El troyano Dvmap se instala en el dispositivo de la víctima en dos etapas. Al final, toma el control del dispositivo.
Kaspersky Lab informó sobre el nuevo troyano Dvmap, que se distribuye a través de la Google Play Store y que es capaz de ingresar a los privilegios de root en un smartphone Android y que puede tomar el control del dispositivo inyectando código malicioso en la biblioteca del sistema. En caso de tener éxito, puede eliminar el acceso root, haciendo que pueda evitar su detección. Por su parte, Google ya eliminpo este malware de su tienda.
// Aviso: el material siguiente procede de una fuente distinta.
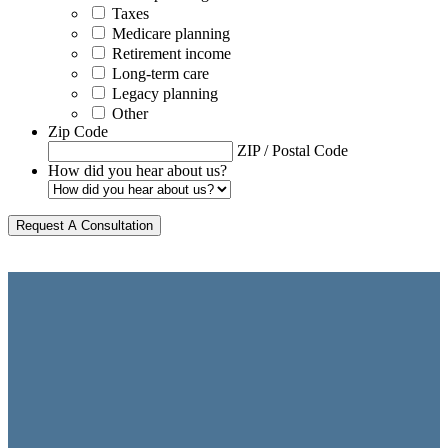
Taxes
Medicare planning
Retirement income
Long-term care
Legacy planning
Other
Zip Code
ZIP / Postal Code
How did you hear about us?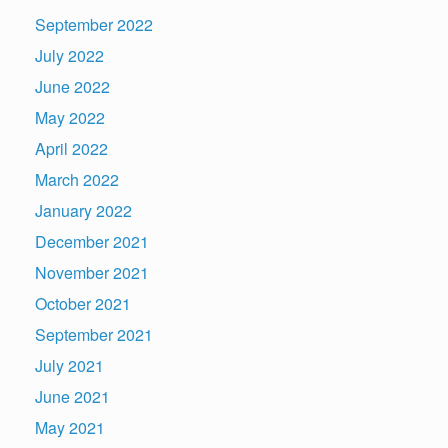
September 2022
July 2022
June 2022
May 2022
April 2022
March 2022
January 2022
December 2021
November 2021
October 2021
September 2021
July 2021
June 2021
May 2021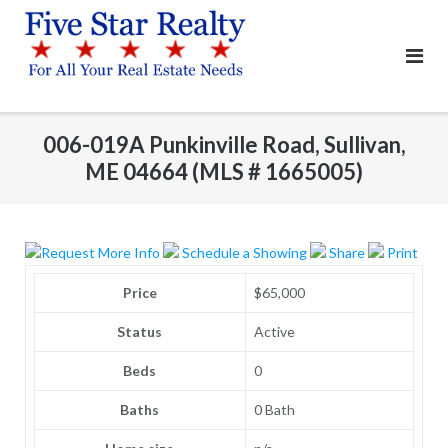
Skip
to
content
006-019A Punkinville Road, Sullivan,
ME 04664 (MLS # 1665005)
Request More Info
Schedule a Showing
Share
Print
Price
$65,000
Status
Active
Beds
0
Baths
0 Bath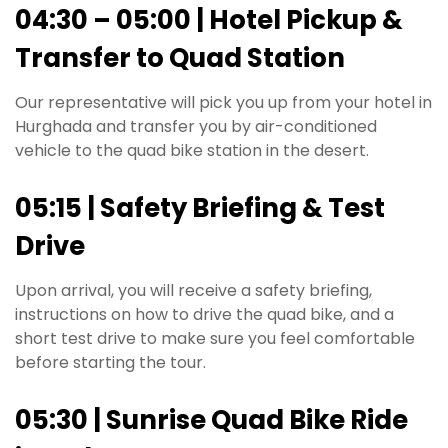
04:30 – 05:00 | Hotel Pickup &
Transfer to Quad Station
Our representative will pick you up from your hotel in
Hurghada and transfer you by air-conditioned
vehicle to the quad bike station in the desert.
05:15 | Safety Briefing & Test
Drive
Upon arrival, you will receive a safety briefing,
instructions on how to drive the quad bike, and a
short test drive to make sure you feel comfortable
before starting the tour.
05:30 | Sunrise Quad Bike Ride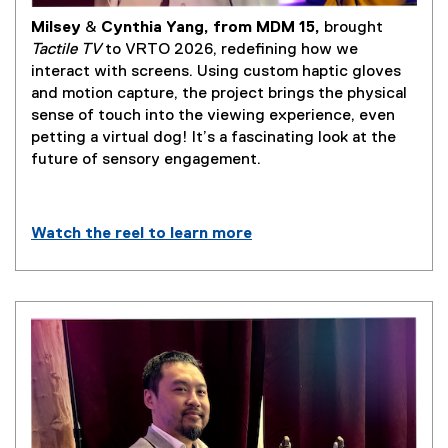
Milsey
&
Cynthia Yang, from MDM 15,
brought
(
Tactile TV
to VRTO 2026, redefining how we
e
interact with screens. Using custom haptic gloves
x
and motion capture, the project brings the physical
t
sense of touch into the viewing experience, even
e
petting a virtual dog! It’s a fascinating look at the
r
future of sensory engagement.
n
a
l
Watch the reel to learn more
l
(
i
e
n
x
k
t
)
e
r
n
a
l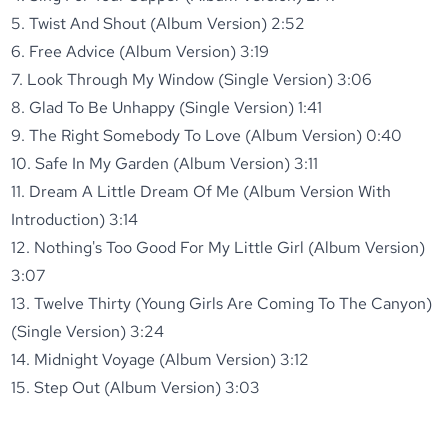
5. Twist And Shout (Album Version) 2:52
6. Free Advice (Album Version) 3:19
7. Look Through My Window (Single Version) 3:06
8. Glad To Be Unhappy (Single Version) 1:41
9. The Right Somebody To Love (Album Version) 0:40
10. Safe In My Garden (Album Version) 3:11
11. Dream A Little Dream Of Me (Album Version With
Introduction) 3:14
12. Nothing's Too Good For My Little Girl (Album Version)
3:07
13. Twelve Thirty (Young Girls Are Coming To The Canyon)
(Single Version) 3:24
14. Midnight Voyage (Album Version) 3:12
15. Step Out (Album Version) 3:03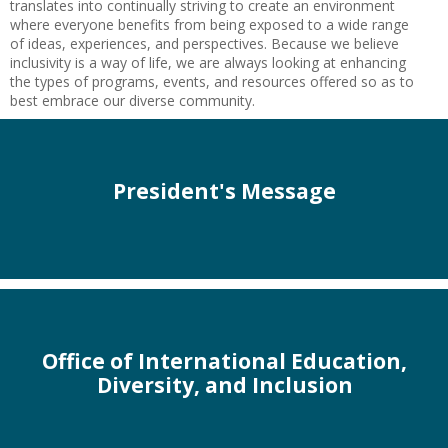
translates into continually striving to create an environment
where everyone benefits from being exposed to a wide range
of ideas, experiences, and perspectives. Because we believe
inclusivity is a way of life, we are always looking at enhancing
the types of programs, events, and resources offered so as to
best embrace our diverse community.
President's Message
Office of International Education,
Diversity, and Inclusion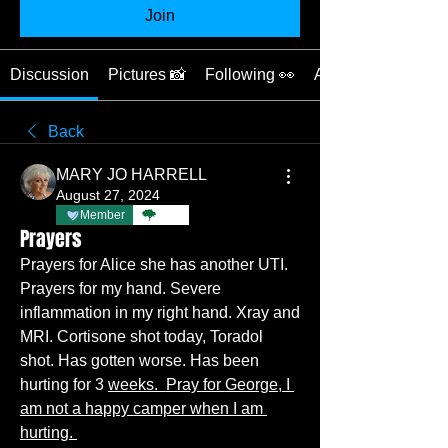
Join
Discussion
Pictures 📸
Following 👀
About ❓
Back
MARY JO HARRELL
August 27, 2024
Member
TBC
Prayers
Prayers for Alice she has another UTI.
Prayers for my hand. Severe 
inflammation in my right hand. Xray and 
MRI. Cortisone shot today, Toradol 
shot. Has gotten worse. Has been 
hurting for 3 
weeks.  Pray for George, I 
am not a happy camper when I am 
hurting. 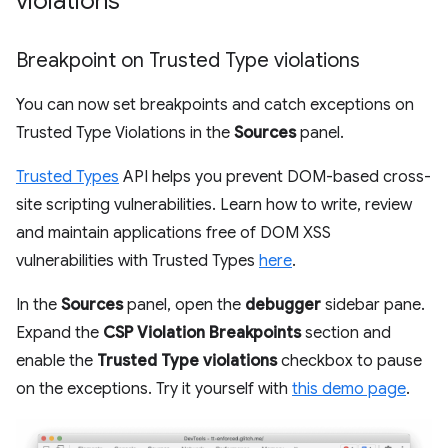
violations
Breakpoint on Trusted Type violations
You can now set breakpoints and catch exceptions on
Trusted Type Violations in the
Sources
panel.
Trusted Types
API helps you prevent DOM-based cross-
site scripting vulnerabilities. Learn how to write, review
and maintain applications free of DOM XSS
vulnerabilities with Trusted Types
here
.
In the
Sources
panel, open the
debugger
sidebar pane.
Expand the
CSP Violation Breakpoints
section and
enable the
Trusted Type violations
checkbox to pause
on the exceptions. Try it yourself with
this demo page
.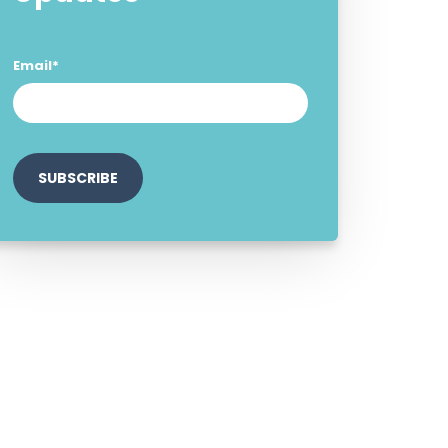
Email
*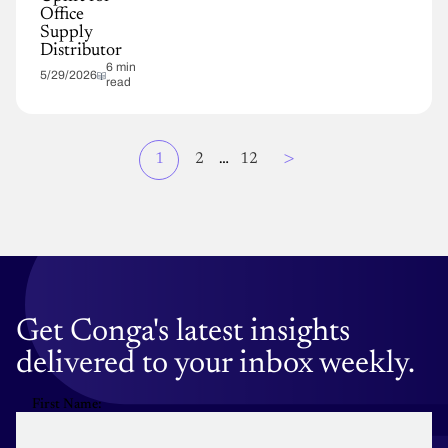
Office
Supply
Distributor
6 min
5/29/2026
read
Page
>
Current
1
Page
2
…
Page
12
Pagination
page
Get Conga's latest insights
delivered to your inbox weekly.
First Name: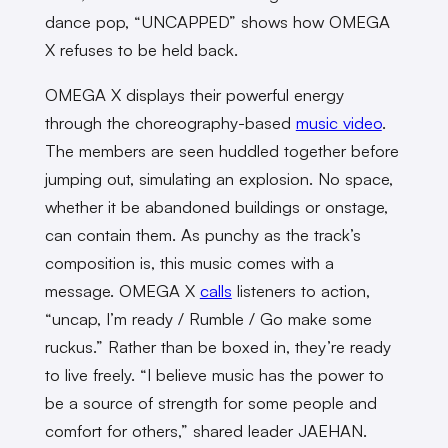
dance pop, “UNCAPPED” shows how OMEGA
X refuses to be held back.
OMEGA X displays their powerful energy
through the choreography-based
music video
.
The members are seen huddled together before
jumping out, simulating an explosion. No space,
whether it be abandoned buildings or onstage,
can contain them. As punchy as the track’s
composition is, this music comes with a
message. OMEGA X
calls
listeners to action,
“uncap, I’m ready / Rumble / Go make some
ruckus.” Rather than be boxed in, they’re ready
to live freely. “I believe music has the power to
be a source of strength for some people and
comfort for others,” shared leader JAEHAN.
Dvmap se distribuye como un juego a través de la Google Play Store y, sus creadores, para evitar las verificaciones de seguridad de la tienda, subieron una aplicación no infectada a finales de marzo de 2017. Posteriormente, la actualizaron con una versión maliciosa durante un corto período de tiempo, antes de subir otra versión limpia. Durante cuatro semanas lo hicieron por lo menos cinco veces.
El troyano Dvmap se instala en el dispositivo de la víctima en dos etapas. Durante la fase inicial, el malware intenta obtener privilegios de root en el dispositivo. Instalará un grupo de herramientas, de las cuales algunas llevan comentarios en idioma chino. Uno de estos módulos es una aplicación, "com.qualcmm.timeservices", que conecta el troyano a su servidor de mando y control.
En la fase inicial de la infección, Dvmap lanza un archivo "start", comprueba la versión de Android instalada y decide a qué biblioteca debe inyectar su código. El siguiente paso consiste en sobrescribir el código existente con el código malicioso, causando que el dispositivo infectado se bloquee.
Roman Unuchek, analista senior de malware en Kaspersky Lab, precisó que Dvmap marca un nuevo y peligroso desarrollo en el malware dirigido a Android al inyectar código malicioso en las bibliotecas del sistema, donde es más difícil de detectar y eliminar.